The couple’s supporters include dog trainer Heather Watson, of Mill Lane, Kidmore End.
She said: “I have professionally trained dogs for 35 years, initially with guide dogs for the blind but later within the public sector.
“This dog park would benefit so many dogs, helping those under-confident owners or puppies and giving a relaxed training environment for younger dogs to progress their skills.
“[It would be] a controlled environment for the owner and dog to relax together and address what is needed to improve the pet and owner bond.
“Difficult dogs, whether nervous, highly reactive or just dominant and aggressive, can work on their behavioural and training needs without stress and having to consider others in a park or the public.
“It’s a safe environment to let them run free without any risk to themselves or others.”
Sarah Moffat, of Churchill Crescent, Sonning Common, said: “A high proportion of dogs will chase wildlife and owners lose control of them in these situations. This often results in dogs being kept on the lead. I believe a secure dog park where there is a safe opportunity for dogs to be able to run free will improve their welfare and give their owners a chance to walk their dogs without fear of negative consequences.
“This must be a benefit for our community with an increased opportunity for leisure time with dogs.”
Veterinary nurse Caroline Gibson, from Woodcote, said: “This is a fantastic idea. For those dogs that are nervous of other dogs in training or like to run off this will be an important safe area, allowing owners to relax.
“For new owners it gives them the freedom to walk their dog(s) with no worries. For others, knowing that there will not be opportunity for their dog to scavenge is also a relief.”
But cricket club secretary David New, of Holyrood Close, Caversham, said: “We are strongly opposed to this proposed development. There is simply no need for such a high fence in the AONB.
“[It would] be completely out of character and severely affect the environment and general enjoyment of the cricket pavilion and surrounding grounds.
“I would also make the point that if the proposed car park is full, users are more than likely to use the pavilion car park. If this becomes extremely busy and fills up quickly, it will inevitably lead to increased noise and complaints from local residents when junior parents, visiting teams and officials are forced to park in the local unmade roads.”
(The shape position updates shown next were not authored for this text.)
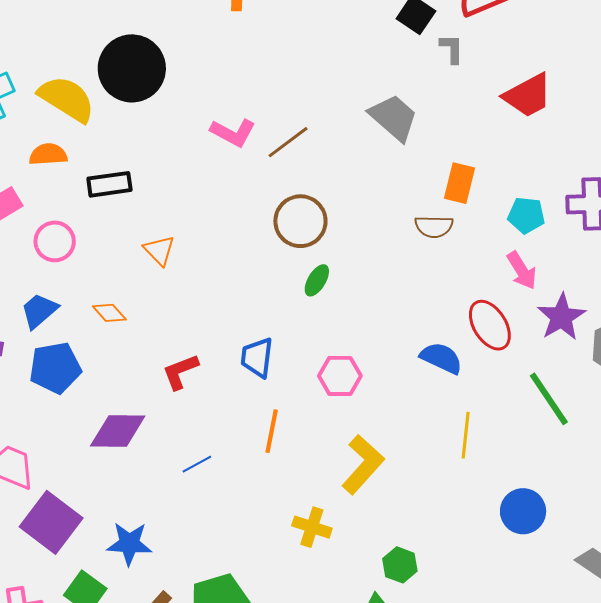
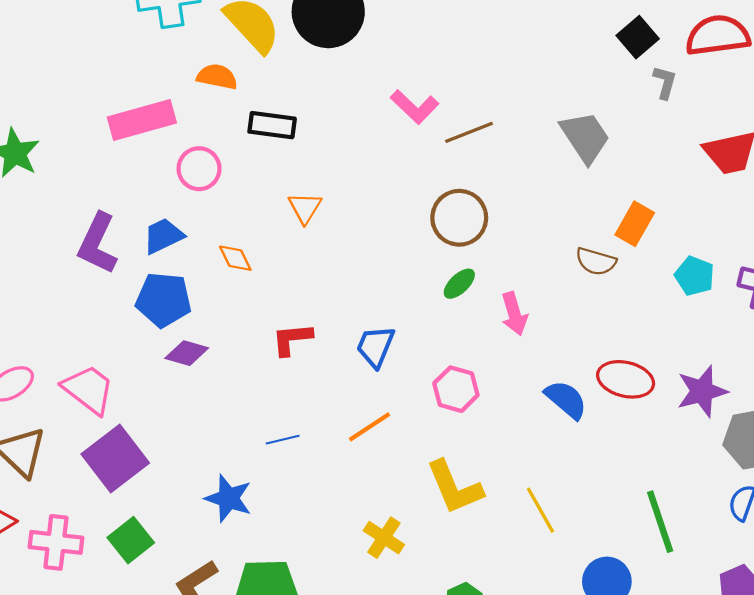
pink arrow: (522, 271) -> (514, 314), moved
red ellipse: (490, 325) -> (626, 379), turned -60
green line: (549, 399) -> (660, 522), moved
purple diamond: (118, 431) -> (187, 353), moved, size x0.7
orange line: (272, 431) -> (369, 427), turned 30
yellow line: (466, 435) -> (540, 510), moved, turned -51
yellow L-shape: (363, 464) -> (454, 487), turned 100
blue star: (129, 544) -> (228, 498), moved

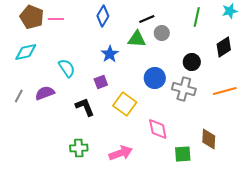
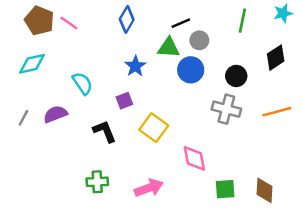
pink line: (56, 19) -> (69, 23), turned 35
blue circle: (155, 78) -> (191, 70), moved
brown diamond: (209, 139) -> (265, 190), moved

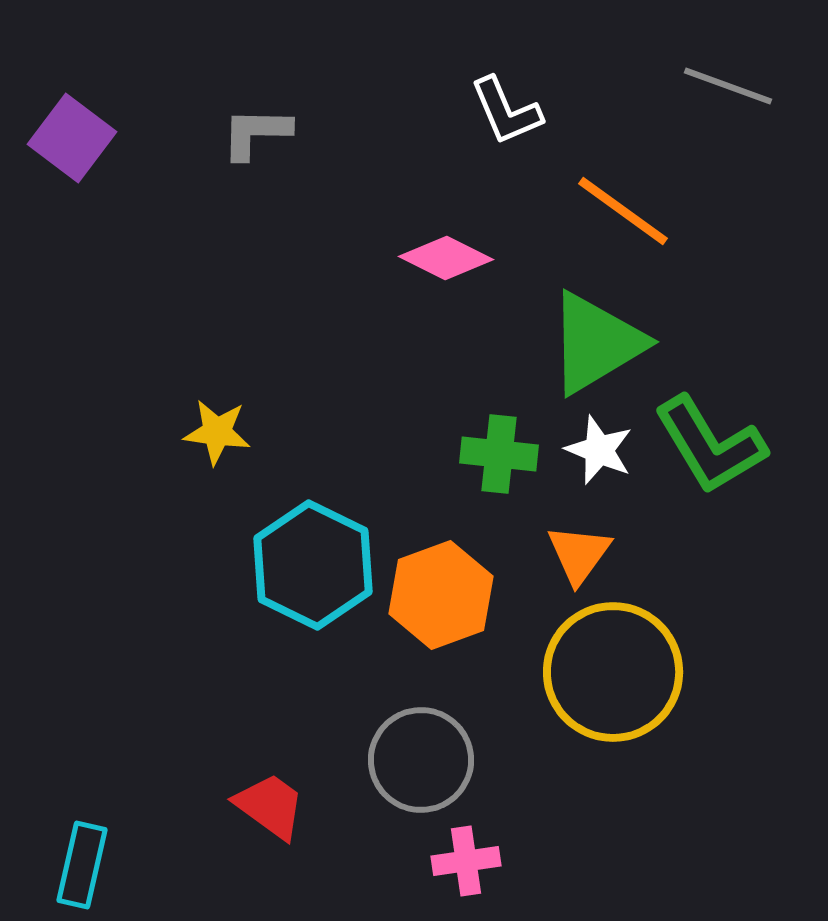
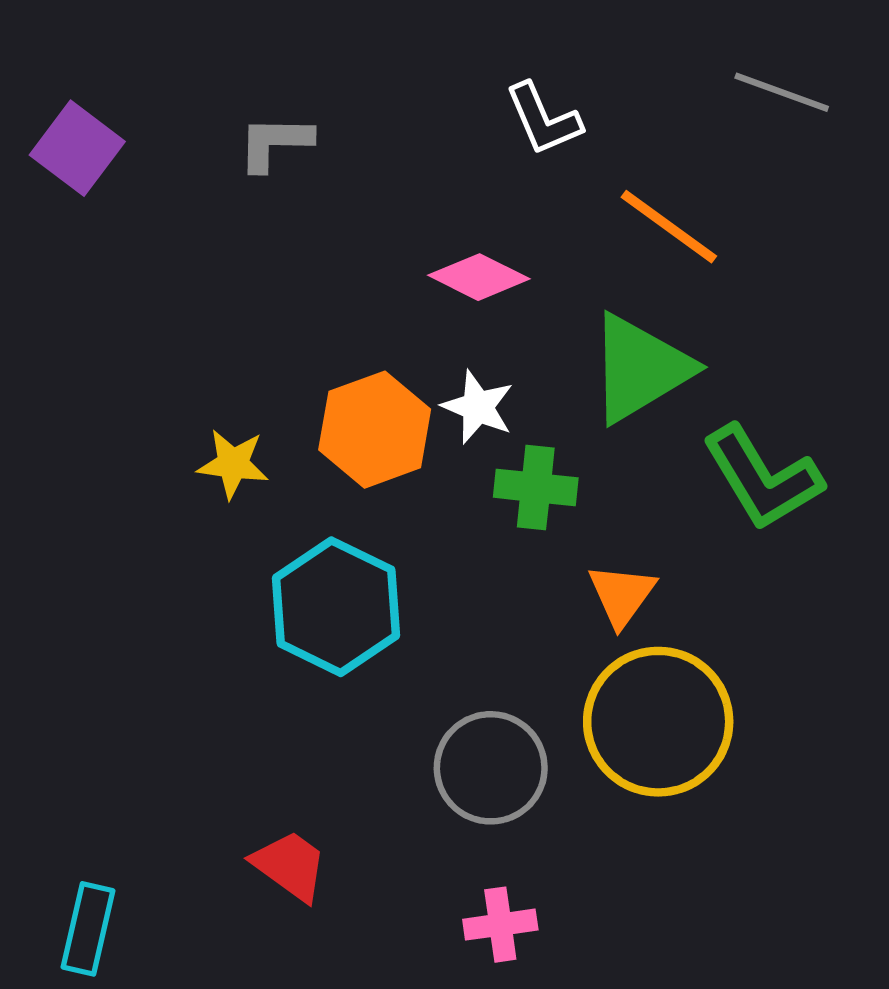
white star: (599, 450) -> (478, 407), moved
orange hexagon: (441, 595) -> (375, 430), moved
gray circle: (421, 760) -> (491, 768), moved

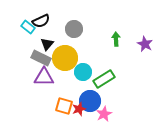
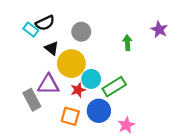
black triangle: (47, 44) -> (52, 48), turned -32
purple star: (145, 44) -> (159, 30), moved
gray rectangle: (41, 58) -> (32, 100), moved, turned 36
red star: (79, 109) -> (78, 90), moved
pink star: (104, 114) -> (126, 125), moved

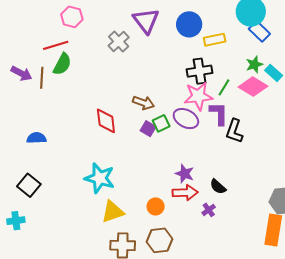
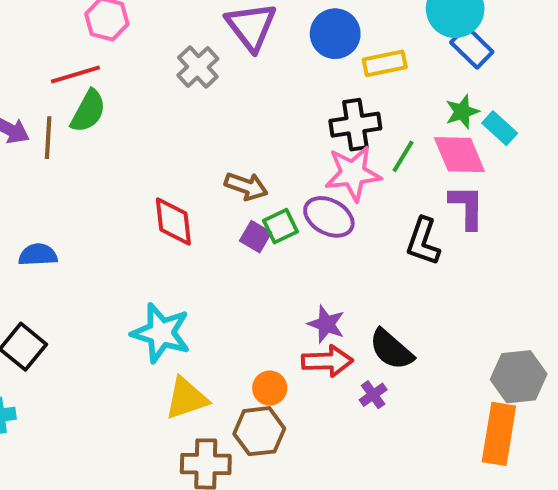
pink diamond: (253, 87) -> (459, 155), turned 36
purple L-shape: (219, 114) -> (467, 207), moved
black semicircle: (218, 187) -> (391, 349), size x1.4
brown hexagon: (160, 240) -> (259, 431), moved

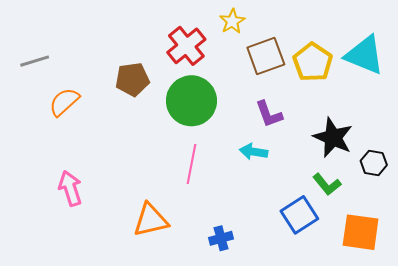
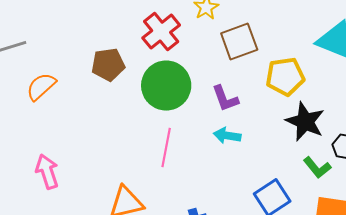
yellow pentagon: (313, 62) -> (285, 77), moved, turned 30
purple L-shape: (269, 114) -> (225, 99), moved
green L-shape: (327, 184) -> (317, 168), moved

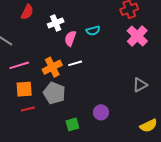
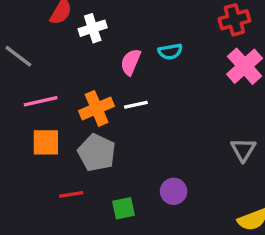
white cross: (56, 23) -> (93, 28), moved
gray triangle: (140, 85) -> (243, 150), turned -35
red line: (28, 109) -> (71, 194), moved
Tom Sheldon, who has been a member of the cricket club for more than 20 years, said: “I have very much enjoyed the far-reaching views from the pavilion. Will these now be impacted by the installation of a 6ft stock fence in this AONB?”
Former club chairman John Sheldon, of Clifton Park Road, Caversham, said: “I am very concerned the application does not recognise the long standing arrangement for access from the playing field to the adjacent field to retrieve the occasional ball hit for six when senior matches are held on weekends.
“The proposed 1.8m deer fence would change the feel and character of our well-used and beautiful recreation ground.”
The playing fields committee, which is responsible for the cricket pitch and works with the club and parish council, said: “We continue to have reservations about 1.8m fencing and the scrubland and wish to maintain the long-standing neighbourly access to the field to retrieve balls during games.
“The cricket club has a high reputation within the Thames Valley Cricket League, scoring maximum points for its outfield, cricket square, facilities and hospitality.
“In spite of all the difficulties of running voluntary organisations, it continues to run successfully and is expanding its junior and female membership. This would be under threat should the long-standing access to retrieve balls from the field be no longer available.”
The committee said the fence would also prevent the natural migration of wild mammals between Wyfold and Charterfield woods rather than encouraging it.
The Campaign to Protect Rural England said that the existing hedging should be maintained or increased to the height of the fence and new screening should be a condition of planning permission if it was granted.